Maharashtra Legislative Assembly
- In office 1952–1972
- Succeeded by: Vijaysinh Mohite

Personal details
- Born: Akluj, Solapur district
- Party: Indian National Congress
- Children: Vijaysinh Mohite–Patil
- Occupation: Politician
- Profession: Politician

= Shankarrao Mohite-Patil =

Indian politician

Shankarrao Mohite-Patil was an Indian politician and member of the Congress party.

==Career==
He started his legislative career by representing Akluj in the erstwhile Bombay Legislative Assembly from 1952 to 1960. Later he represented the same seat of Akluj (later Malshiras)
in the newly created Maharashtra Legislative Assembly from 1960 to 1972.

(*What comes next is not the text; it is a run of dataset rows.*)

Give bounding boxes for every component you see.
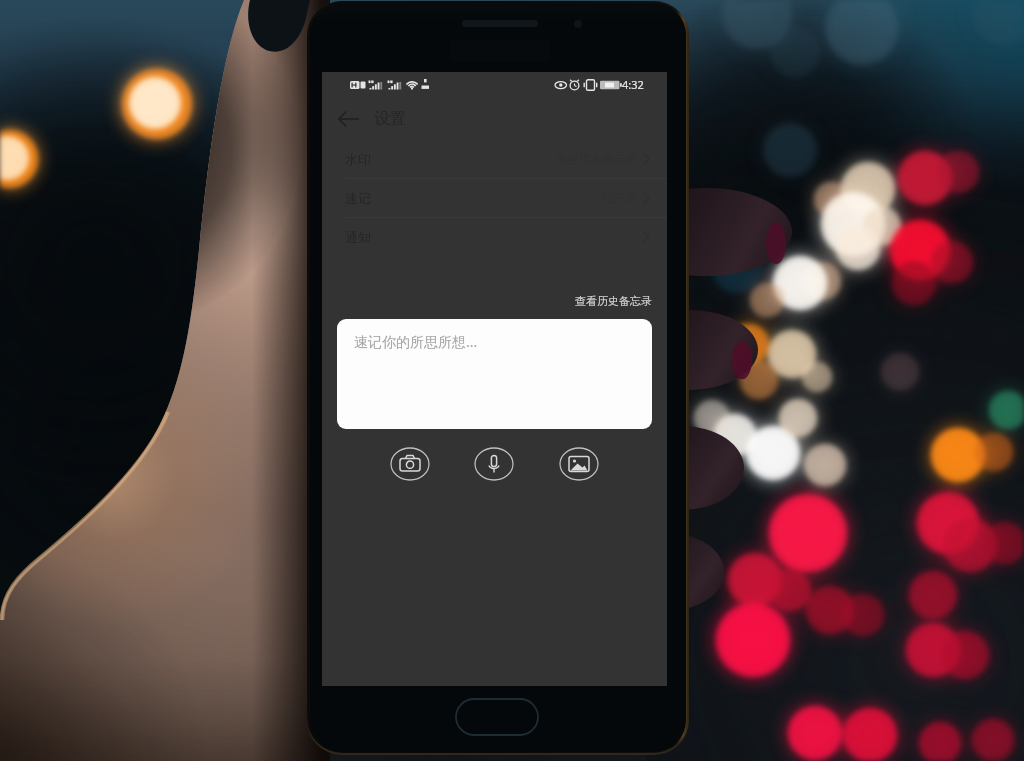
button[interactable]: Camera [390, 447, 430, 481]
button[interactable]: 速记你的所思所想... [337, 319, 652, 429]
button[interactable]: 查看历史备忘录 [575, 294, 652, 308]
staticText: 速记你的所思所想... [354, 332, 478, 351]
staticText: 4:32 [622, 77, 644, 92]
staticText: 通知 [345, 229, 371, 245]
staticText: 速记 [345, 190, 371, 206]
staticText: 设置 [374, 109, 406, 129]
button[interactable]: Voice [474, 447, 514, 481]
staticText: 水印 [345, 151, 371, 167]
button[interactable]: Gallery [559, 447, 599, 481]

==Personal life and family==
In the 1970s, the expensive wedding of his daughter was heavily criticized.

He was father of former Deputy Chief Minister of Maharashtra Vijaysinh Mohite–Patil and Pratapsinh Mohite-Patil as well as grandfather of Ranjitsinh Mohite-Patil who was the first president of the state unit of Nationalist Youth Congress.

==Legacy==
- Mohite was given the Epithet Sahakar Maharshi for his pioneering work in the cooperative sector.
- The cooperative sugar factory he established in Akluj initially named Yashwant sahakari sakhar karkhana was renamed in his honour.
- For his influence in the cooperative sugar sector, he was called one of sugar barons.
- He is the founder of a political dynasty that dominates politics of Malshiras taluka and the Solapur district.